Yup, %install part is mostly a no-brainer. While at it...
redhat-rpm-config redefines %install, %build and some others as macros 
which has some strange/unwanted side-effects. Switching these to use 
templates instead wouldn't hurt.

> The %clean scriptlet case is harder. Lets get the easy case out of the
> way, removing the obligatory rm -rf %{buildroot} invocation:
>
> %__spec_clean_pre %{___build_pre}\
>    [ "$RPM_BUILD_ROOT" != "/" ] && rm -rf "${RPM_BUILD_ROOT}"\
> %{nil}
>
> With that, every time %clean is invoked in a spec file, it checks that
> buildroot isn't /, and then deletes it if it is not.
>
> However, that doesn't really resolve the deeper desire, which is as
> Richard points out, is to remove the need to explicitly state the %clean
> section at all. If we need to overload it beyond its defaults, we should
> be able to invoke it manually and append to it, but if it is not set, it
> should be invoked automagically.
>
> RPM doesn't act this way. For all scriptlets, their absence does not
> result in automatic invocation (there is no idea of "always executed"
> default scriptlets in a spec), but instead is how they are omitted. I
> can certainly see valid use cases where a package would not want %clean
> to be invoked. It might be possible to change RPM's behavior to
> introduce a disabler mechanism for default "always executed" scriptlets:
>
> <pseudocode>
> %disable %check
> </pseudocode>
>
> This would be a significant behavior change for RPM, and not something
> we could do with distribution specific macro tweaks. It would also break
> backwards compatibility with older RPM spec files, which has
> traditionally been avoided.

Another, perhaps simpler alternative would be making rpm inject default 
%clean action when spec doesn't define one. To disable/customize the 
default behavior, you'd just add an empty (or otherwise custom) %clean in 
the spec, no special disabler logic required.

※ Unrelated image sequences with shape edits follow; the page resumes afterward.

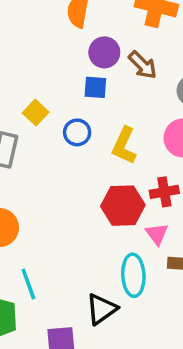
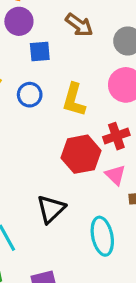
purple circle: (104, 52) -> (19, 21), moved
cyan ellipse: (133, 275) -> (102, 236), moved
black triangle: (101, 309) -> (51, 209), moved

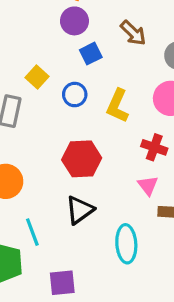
blue square: (40, 52) -> (91, 54), turned -30
red cross: (116, 136) -> (154, 147), turned 30
red hexagon: (81, 154) -> (82, 159), moved

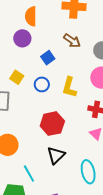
purple circle: (74, 21) -> (22, 38), moved

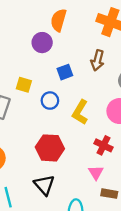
brown arrow: (72, 41) -> (97, 60), turned 54
yellow square: (17, 77) -> (24, 85), turned -32
black triangle: (56, 155) -> (44, 185), turned -42

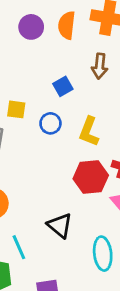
orange semicircle: (59, 20) -> (67, 25), moved
purple circle: (42, 43) -> (31, 27), moved
red hexagon: (50, 148) -> (91, 177), moved

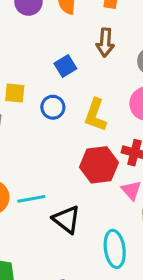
cyan line: (19, 247) -> (31, 199), moved, turned -75

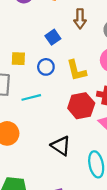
yellow L-shape: (95, 115) -> (76, 70), turned -30
cyan line: (31, 199) -> (31, 97), moved

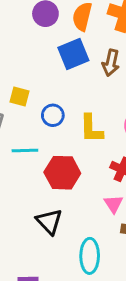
blue square: (53, 37) -> (73, 54), moved, size x1.5
red hexagon: (81, 106) -> (62, 173), moved

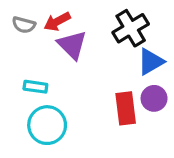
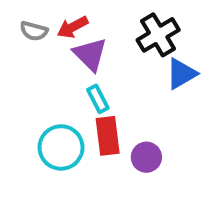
cyan rectangle: (35, 87) -> (98, 99), moved, turned 55
purple circle: (154, 98) -> (146, 157), moved
red rectangle: (126, 108) -> (108, 136), moved

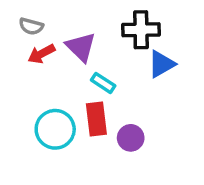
red arrow: (73, 27) -> (41, 54), moved
black cross: (158, 35) -> (141, 30), turned 30
cyan rectangle: (98, 99) -> (103, 83), moved, turned -30

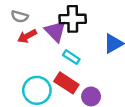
black cross: (141, 30) -> (73, 19), moved
red rectangle: (96, 119) -> (66, 83), turned -50

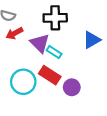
purple triangle: (55, 31) -> (40, 43), moved

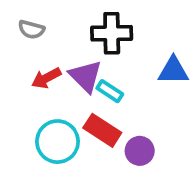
red arrow: (14, 33) -> (46, 78), moved
blue triangle: (92, 40) -> (173, 71), turned 30

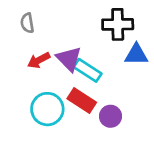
gray semicircle: (31, 30) -> (27, 23), turned 66
black cross: (112, 33) -> (118, 24), moved
cyan rectangle: (110, 91) -> (88, 70), size x1.4

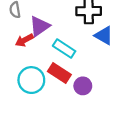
blue triangle: (136, 55) -> (104, 36), turned 30
purple triangle: (69, 59) -> (40, 26), moved, turned 40

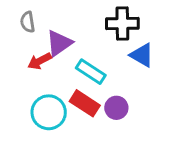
purple circle: (83, 86) -> (116, 108), moved

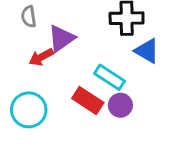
cyan rectangle: (91, 72) -> (110, 77), moved
cyan circle: (49, 112) -> (29, 110), moved

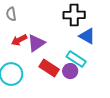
purple triangle: (61, 38) -> (36, 43), moved
cyan rectangle: (110, 77) -> (76, 59), moved

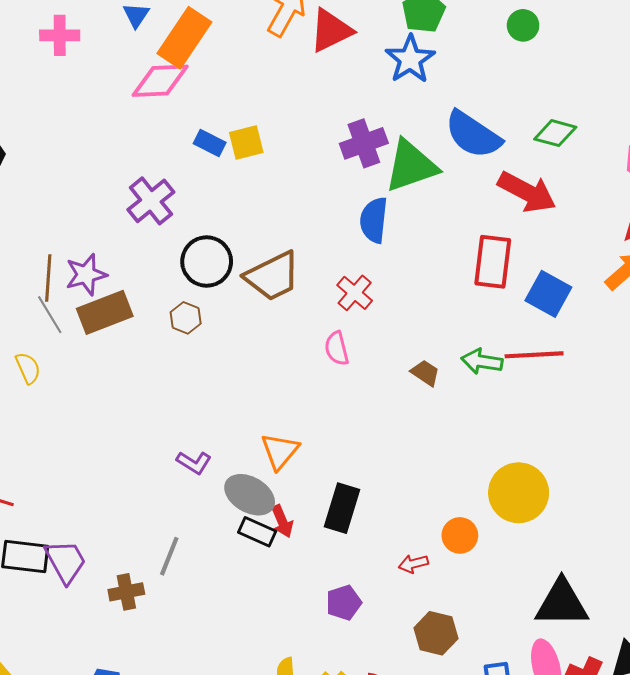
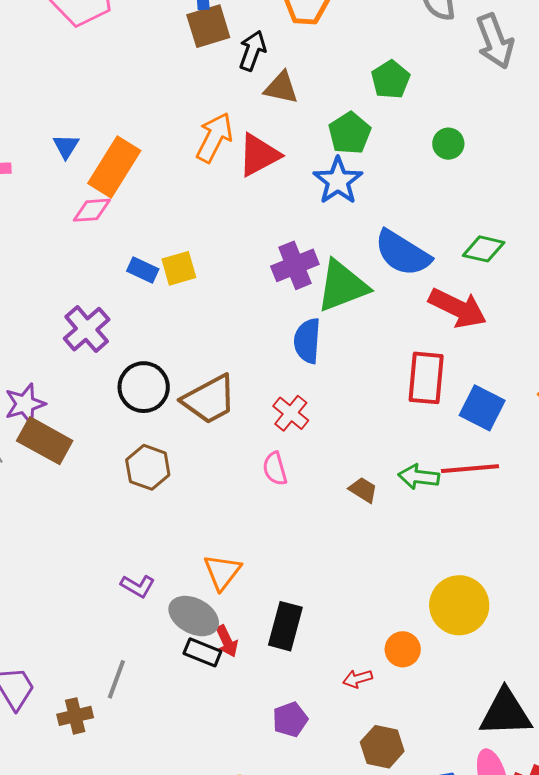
pink diamond: (160, 81) -> (92, 210), size x0.7
brown rectangle: (105, 312) -> (45, 441), turned 52
brown hexagon: (186, 318) -> (148, 467), moved, size x1.4

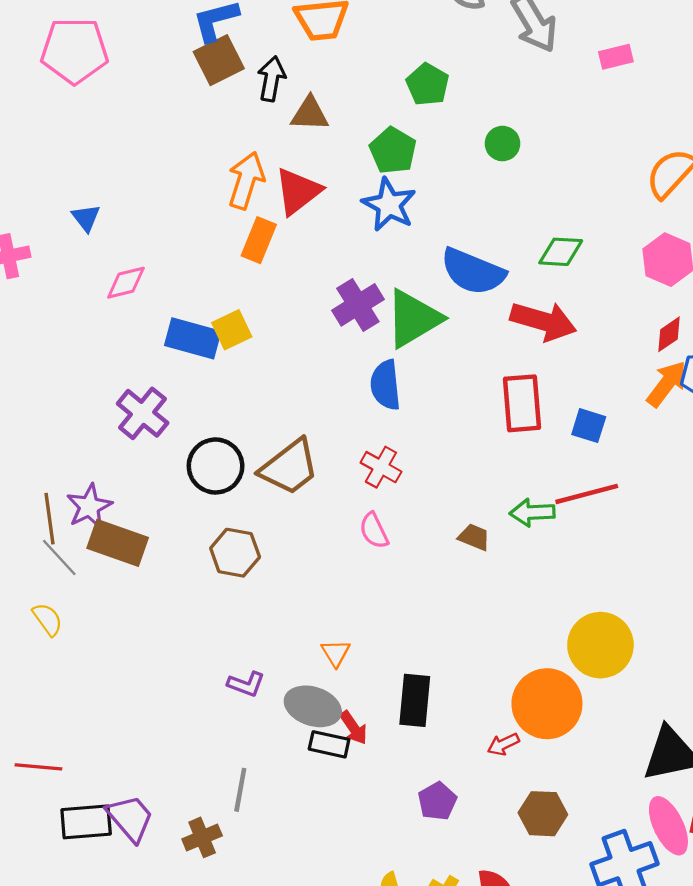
orange rectangle: (114, 167) -> (259, 240), moved, size x0.7
blue rectangle: (143, 270) -> (193, 338), size x1.6
blue square: (482, 408) -> (589, 426), size x0.7
orange triangle: (222, 572) -> (336, 653), size x0.7
orange circle: (403, 649) -> (547, 704), size x1.8

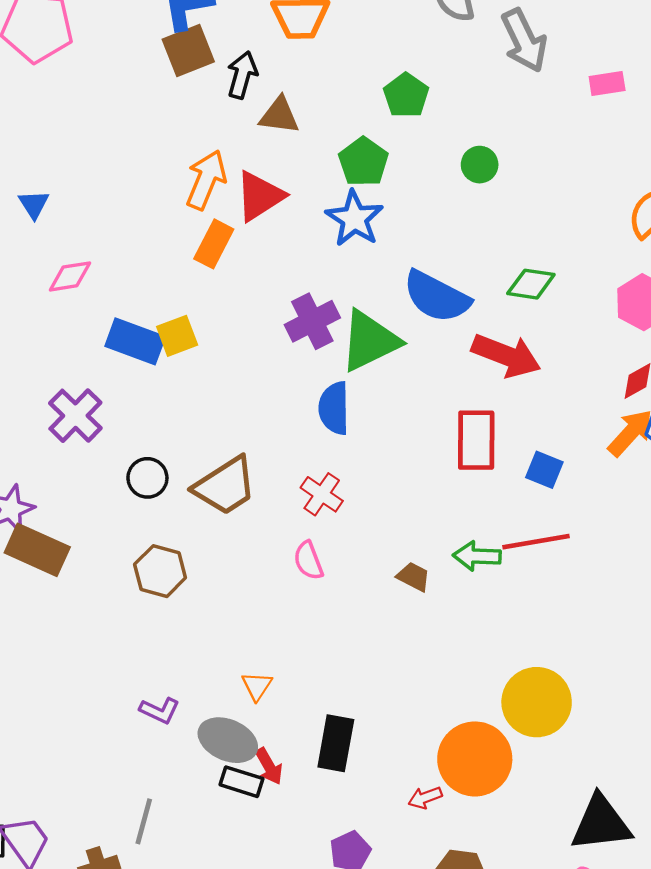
black circle: (216, 466) -> (147, 478), size x0.7

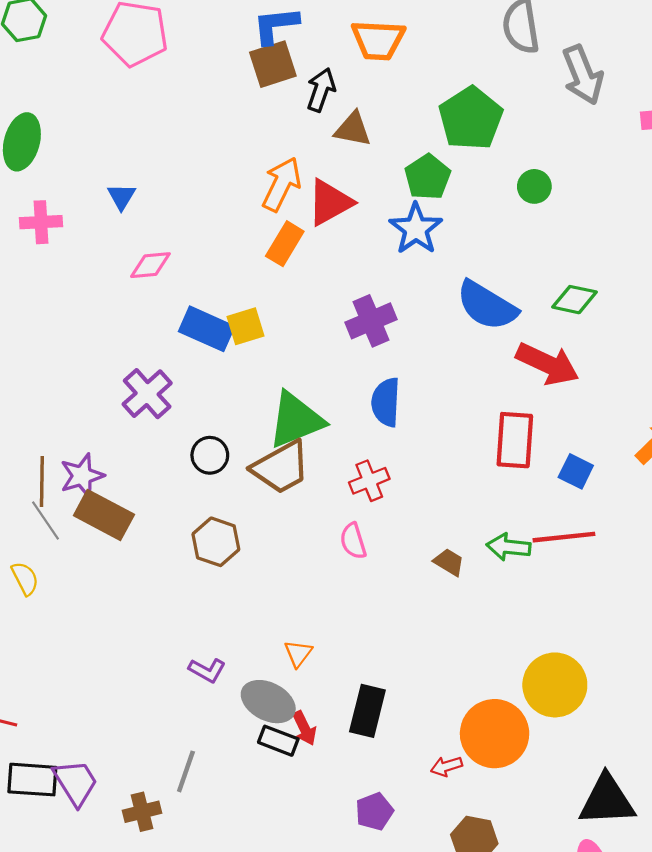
green pentagon: (406, 95) -> (471, 118), size x1.5
green triangle: (370, 341) -> (296, 420), moved
red cross: (322, 494) -> (369, 481), turned 30

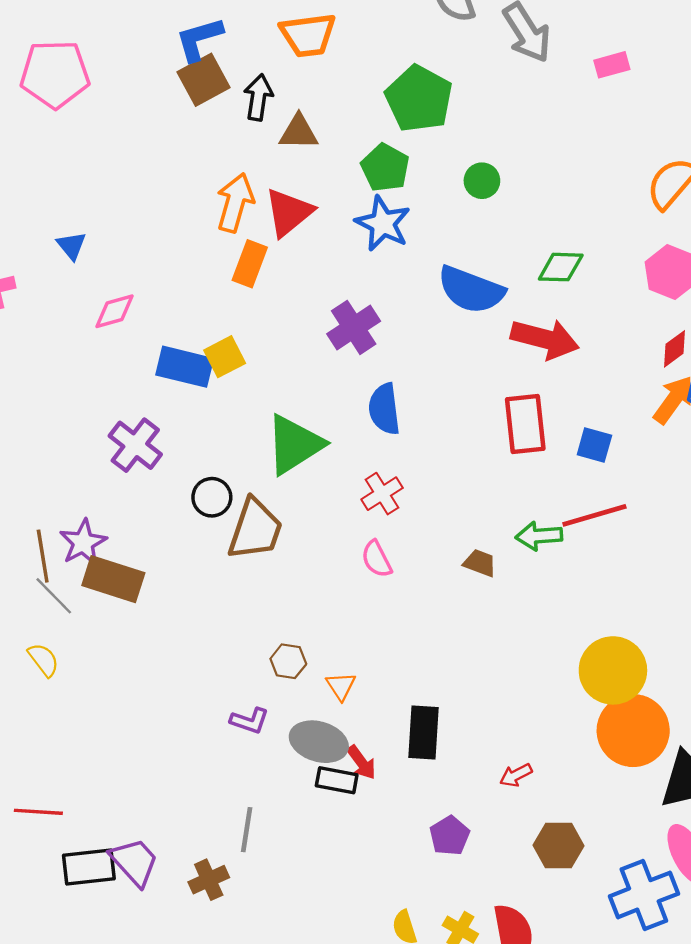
green circle: (534, 186) -> (482, 181), moved
brown trapezoid: (281, 467) -> (255, 529), moved, turned -32
brown hexagon: (216, 542) -> (288, 661), moved, size x0.7
orange circle: (495, 734) -> (633, 731), moved

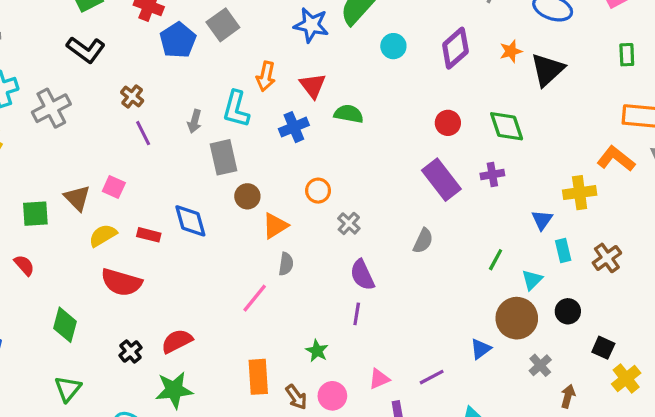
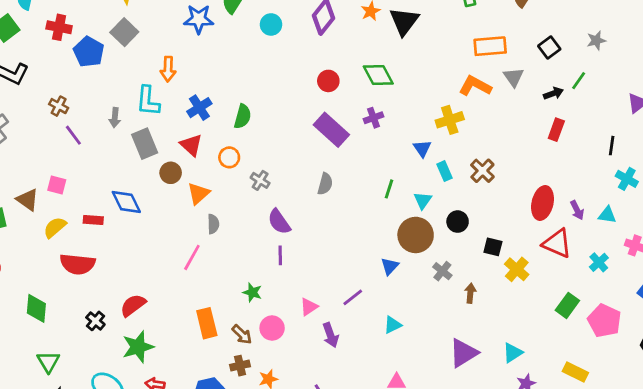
red triangle: (313, 86) -> (191, 145), moved
green semicircle: (349, 114) -> (243, 116), moved, turned 105

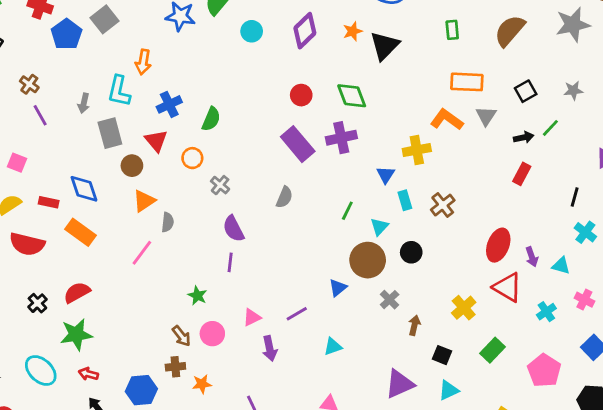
purple cross: (373, 118) -> (341, 138), size x1.5
orange triangle: (198, 193) -> (144, 201), moved
black square: (493, 247) -> (442, 355), moved
green rectangle: (567, 305) -> (493, 350), moved
orange rectangle: (207, 323) -> (81, 232), moved, turned -48

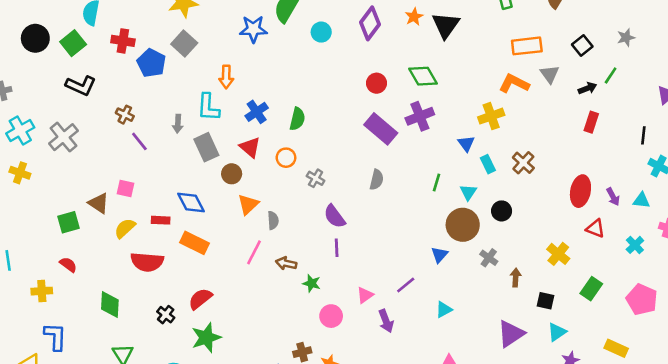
red triangle: (507, 287) -> (595, 228), size x0.7
brown arrow: (181, 336) -> (286, 263), moved, turned 150

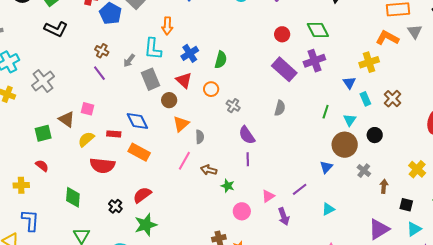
brown cross: (125, 115) -> (102, 51), moved
gray arrow: (178, 124) -> (129, 61), turned 32
gray cross: (63, 137) -> (43, 81), moved

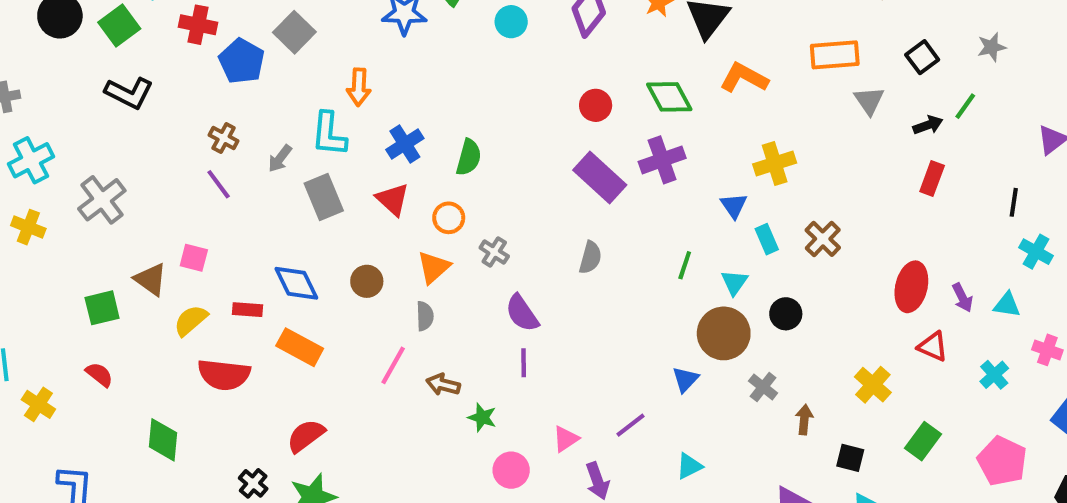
orange L-shape: (387, 38) -> (744, 78), moved
brown circle: (169, 100) -> (367, 281), moved
orange triangle: (181, 124) -> (434, 267), moved
yellow cross: (21, 185) -> (38, 404), moved, turned 35
black cross: (115, 206) -> (253, 483), moved

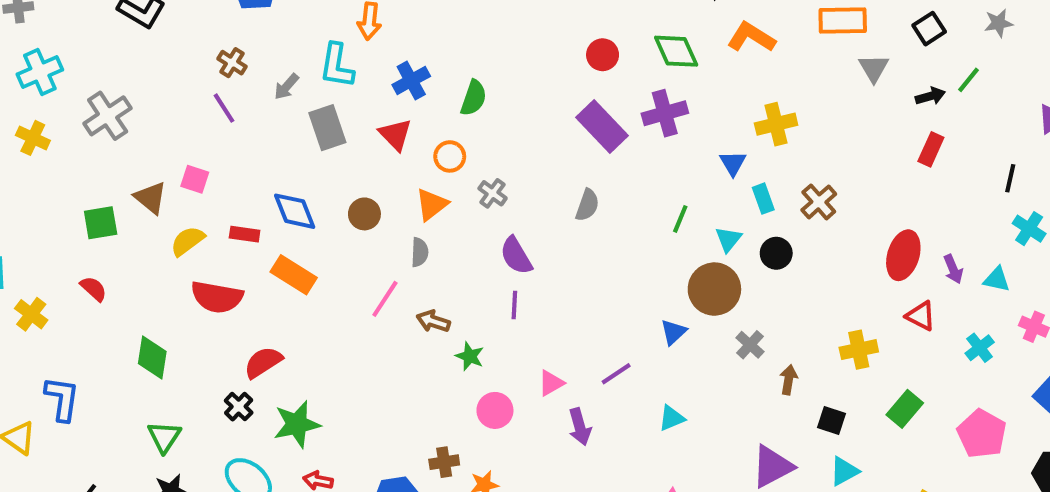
black circle: (786, 314) -> (776, 253), moved
yellow cross: (873, 385) -> (859, 350), turned 33
red semicircle: (306, 436) -> (263, 362), moved

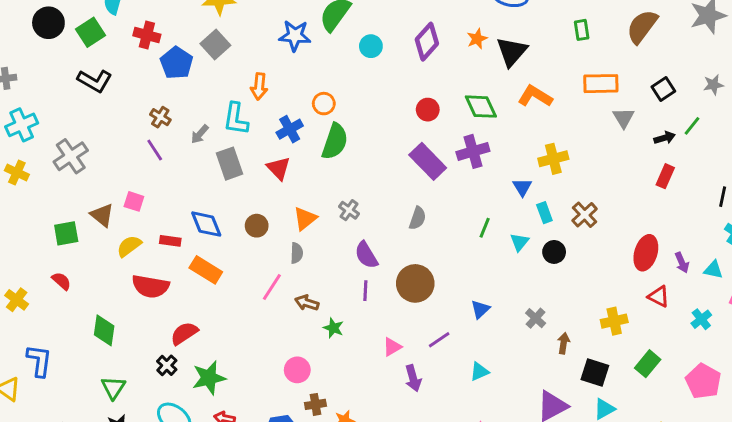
green semicircle: (474, 98) -> (335, 141), size x1.4
orange circle: (450, 156) -> (324, 104), moved
brown circle: (714, 289) -> (415, 283), moved
pink circle: (495, 410) -> (297, 370), moved
black square: (832, 421) -> (595, 373), size x1.4

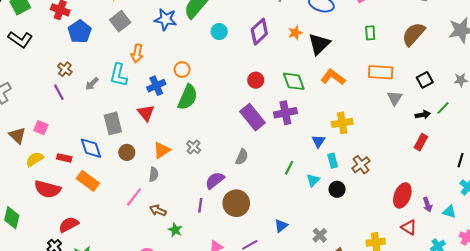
gray square: (215, 44) -> (120, 21), moved
gray rectangle: (229, 164) -> (113, 123), moved
purple semicircle: (366, 255) -> (215, 180), moved, turned 78

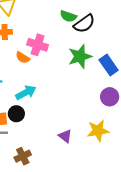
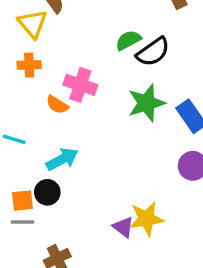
green semicircle: (68, 16) -> (128, 40), turned 133
yellow star: (98, 131) -> (146, 219), moved

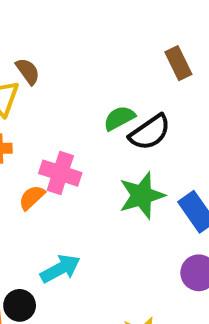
orange semicircle: (57, 105) -> (32, 197), turned 105
cyan arrow: (62, 159) -> (60, 269), moved

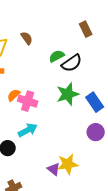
brown semicircle: (28, 71) -> (27, 38), moved
pink cross: (60, 173) -> (28, 101), moved

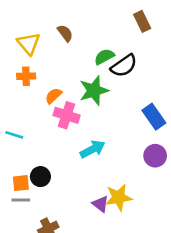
green star: (68, 94) -> (94, 91), moved
orange semicircle: (14, 95) -> (53, 96), moved
cyan arrow: (28, 130) -> (93, 149), moved

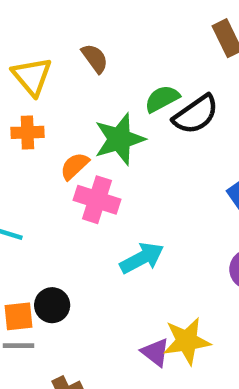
green star: (94, 91) -> (119, 139), moved

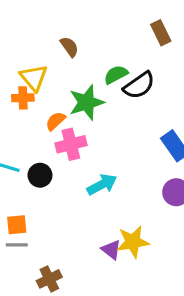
yellow triangle: (32, 76) -> (34, 78), moved
pink cross: (97, 200) -> (71, 144), turned -32
black circle: (52, 305) -> (40, 175), moved

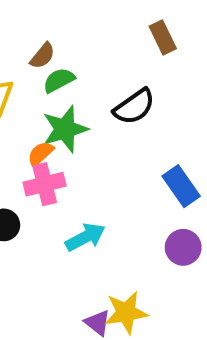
brown semicircle: (69, 47) -> (43, 56), turned 75
green semicircle: (116, 75) -> (59, 80), moved
orange semicircle: (55, 121) -> (40, 154), moved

It is of course a change of behavior in rpm but allows getting rid of the 
%clean section in 99% of specs and permits backwards compatibility too: if 
you want to have %clean do (or not do) whatever you want, you just keep 
the %clean section in the spec. It'd make those special cases stand out 
clearly too, all you have to do is grep for %clean.

>
> *****
>
> So, given those facts, and assuming that RPM isn't changing its
> behaviors anytime soon, we can make macro changes in redhat-rpm-config
> and change from this:
>
> BuildRoot: %{_tmppath}/%{name}-%{version}-%{release}-root-%(%{__id_u} -n)
> ...
>
> %install
> rm -rf %{buildroot}
> make DESTDIR=%{buildroot} install
> ...
>
> %clean
> rm -rf %{buildroot}
> ...
>
> TO:
>
> ...
> %install
> make DESTDIR=%{buildroot} install
> ...
> %clean
> ...
>
> Is anyone opposed to that?

No objections to BuildRoot and %install parts, but I'd suggest leaving 
%clean out of it for the time being, as this is on direct collision 
course with the above suggestion of built-in default %clean.